Scientists have been studying this process for years, but with a catch: they’ve mostly been looking at brain tissue from people who have passed away. It turns out that might not tell the whole story.

“Until now, the investigation of A-to-I editing and its biological significance in the mammalian brain has been restricted to the analysis of postmortem tissues. By using fresh samples from living individuals, we were able to uncover significant differences in RNA editing activity that previous studies, relying only on postmortem samples, may have overlooked,” explains Dr. Michael Breen, the co-senior author of the study in a media release.

“We were particularly surprised to find that RNA editing levels were significantly higher in postmortem brain tissue compared to living tissue, which is likely due to postmortem changes such as inflammation and hypoxia that do not occur in living brains. Additionally, we discovered that RNA editing in living tissue tends to involve evolutionarily conserved and functionally important sites that are also dysregulated in human disease, emphasizing the need to study both living and postmortem samples for a comprehensive understanding of brain biology.”

Methodology: Examining the Living and Dead

In the study, researchers compared brain samples from living people who volunteered to be examined during brain surgery with samples from those who had died. These samples were meticulously preserved and analyzed using advanced genomic techniques, including whole-genome sequencing (WGS), bulk-tissue RNA sequencing (RNA-seq), and single nuclei RNA sequencing (snRNA-seq)​.

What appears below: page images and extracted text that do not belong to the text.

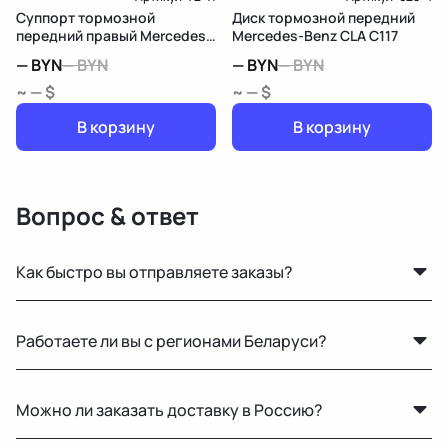
Суппорт тормозной
Диск тормозной передний
передний правый Mercedes-
Mercedes-Benz CLA C117
Benz CLA C117
—
BYN
—
BYN
—
BYN
—
BYN
~ — $
~ — $
В корзину
В корзину
Вопрос & ответ
Как быстро вы отправляете заказы?
По Беларуси — в течение 24 часов. В Россию и другие
Работаете ли вы с регионами Беларуси?
страны доставка занимает от 1 до 5 дней в
зависимости от транспортной компании.
Конечно, отправляем запчасти по всей Республике
Можно ли заказать доставку в Россию?
Беларусь удобными транспортными службами.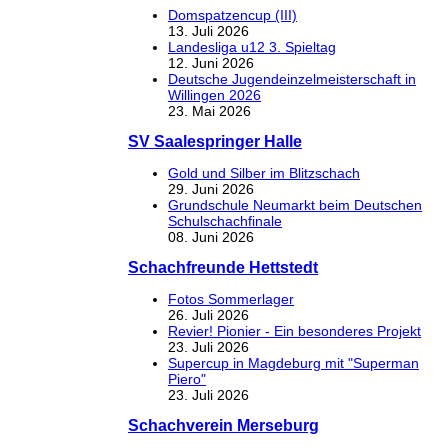
Domspatzencup (III)
13. Juli 2026
Landesliga u12 3. Spieltag
12. Juni 2026
Deutsche Jugendeinzelmeisterschaft in
Willingen 2026
23. Mai 2026
SV Saalespringer Halle
Gold und Silber im Blitzschach
29. Juni 2026
Grundschule Neumarkt beim Deutschen
Schulschachfinale
08. Juni 2026
Schachfreunde Hettstedt
Fotos Sommerlager
26. Juli 2026
Revier! Pionier - Ein besonderes Projekt
23. Juli 2026
Supercup in Magdeburg mit "Superman
Piero"
23. Juli 2026
Schachverein Merseburg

Key Results: A Tale of Two Brains

The dead brain tissue showed much more RNA editing than the living tissue. It’s like the brain goes into overdrive after death, making changes left and right. But why does this matter?

For years, scientists have been using postmortem brain tissue to study everything from Alzheimer’s to depression. However, if the brain changes so much after death, it means we might have been getting an incomplete picture all along. Think of it like studying a city after a major earthquake. Sure, you can learn some things, but you’re not seeing how the city normally functions. That’s the challenge scientists are now facing with brain research.

“Understanding these differences helps improve our knowledge of brain function and disease through the lens of RNA editing modifications, which can potentially lead to better diagnostic and therapeutic approaches,” notes Alexander W. Charney, MD, PhD, from the Living Brain Project.

Takeaways: Changing the Future of Brain Science

This discovery is opening up a whole new world of possibilities. Researchers are now looking for ways to get more samples from living brains safely and ethically. They’re also working on developing new techniques to preserve brain tissue better after death, as well as combining data from both living and deceased brains for a fuller picture.

While it might sound like a far-off scientific debate, this research could have a huge impact on how we understand and treat brain diseases. By getting a clearer picture of how healthy brains work, especially before death, scientists might find new ways to tackle conditions like Parkinson’s, Alzheimer’s, and depression.

“By harnessing the unique, transdisciplinary nature of the Living Brain Project, we can turn a cutting edge clinical care modality like deep brain stimulation into a platform for unprecedented insight into human brain biology that will give rise to new therapeutic opportunities,” concludes Brian Kopell, MD, co-first author of the study.